By Michele Callaghan, Manuscript Editor
Years ago, when I was an undergraduate student in Buffalo, New York, I heard a TV newscast that I have never forgotten. An important figure in the history of philosophy had died, and Eyewitness News was letting us know about it. “Jean-Paul Sartre, so-called founder of existentialism, dead today, in his apartment in Paris,” was delivered in the staccato cadence and sensationalized tone those broadcasts always had. I have occasion to relive that moment when serious events are trivialized on television and when people use the term “so-called” in what I feel is the wrong way.

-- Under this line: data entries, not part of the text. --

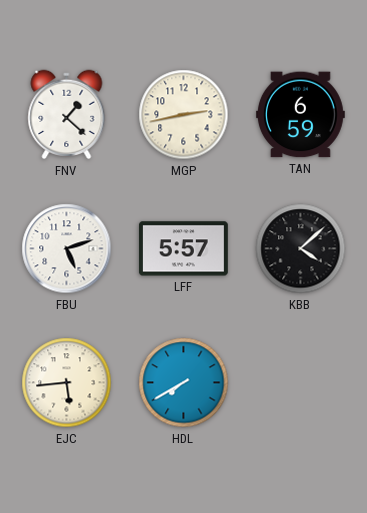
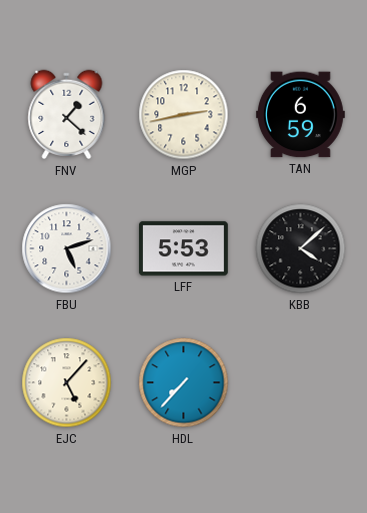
LFF: 5:57 -> 5:53
EJC: 5:44 -> 5:07
HDL: 7:40 -> 7:37
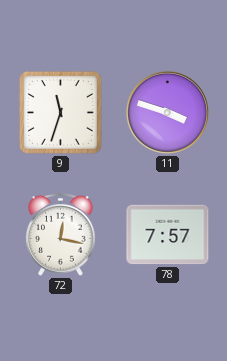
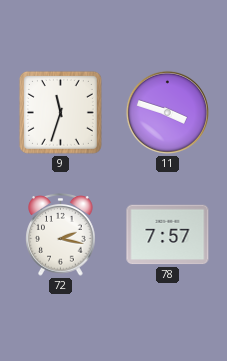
72: 12:17 -> 2:17
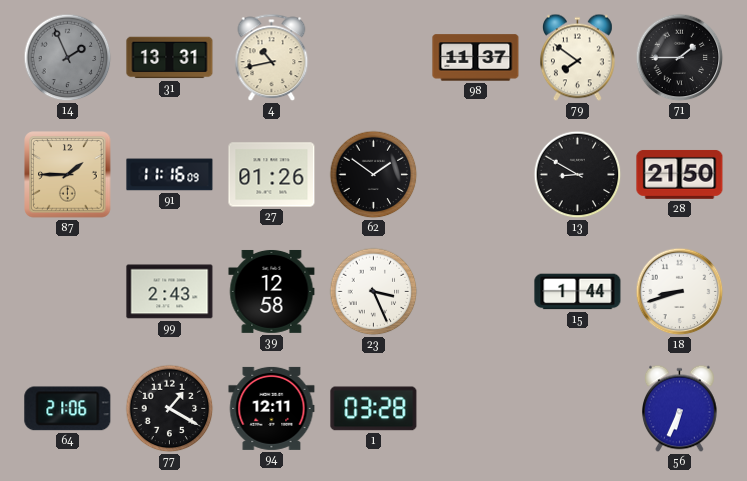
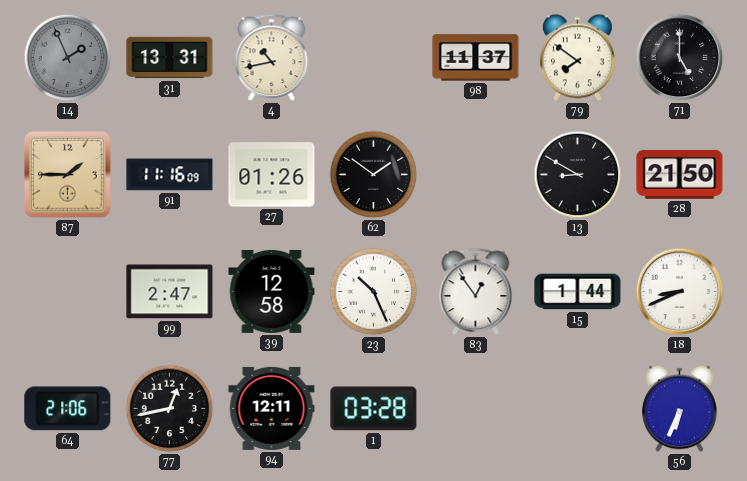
71: 1:45 -> 5:00
99: 2:43 -> 2:47
23: 3:26 -> 10:26
83: none -> 12:54
18: 8:42 -> 8:41
77: 1:20 -> 12:43
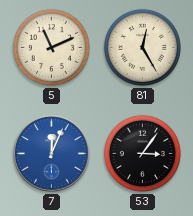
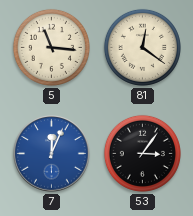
5: 11:11 -> 11:16
81: 12:25 -> 12:21
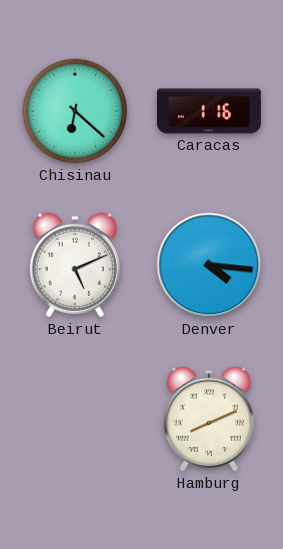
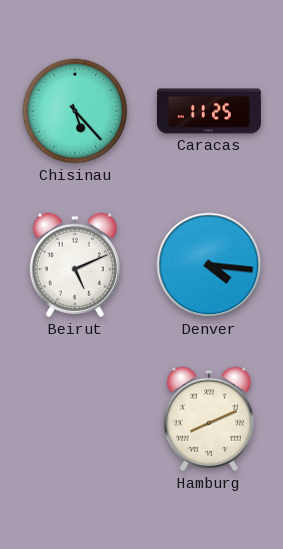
Chisinau: 6:22 -> 5:23
Caracas: 1:16 -> 11:25
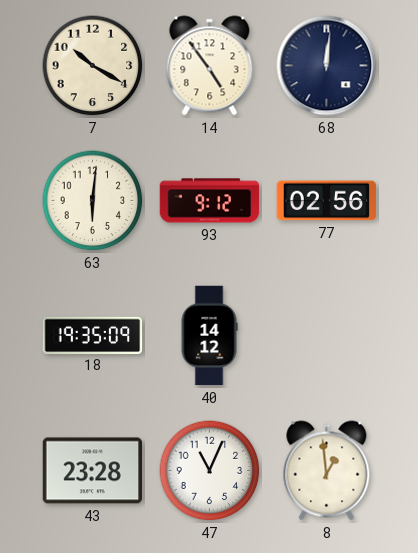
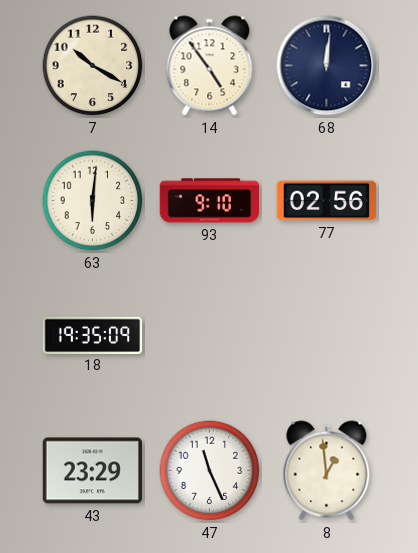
93: 9:12 -> 9:10
40: 14:12 -> none
43: 23:28 -> 23:29
47: 11:04 -> 11:26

So does the term mean “known as” or “called,” as it is used in news broadcasts and other media? Or does it imply irony or doubt, as The Chicago Manual of Style states? The jury is out. Dictionaries—both Webster’s Collegiate Dictionary and the Oxford English Dictionary—give the common use as the first, or preferred, one. The OED shows the term with a hyphen as implying irony and without a hyphen as merely naming something. In American English, we don’t use a hyphen for either meaning.
I guess ask yourself these questions: Would you hire a so-called contractor to fix your house? Would you go to a so-called doctor if you were sick and a so-called hospital in an emergency? Or would you want the meaning of your life determined by a so-called philosopher? I wouldn’t. So for now, I will keep reserving so-called for its presumed meaning: something not what it purports to be. And that was certainly not true of Jean-Paul Sartre. I have no doubt that he created many an existential crisis and that there was nothing so-called about him.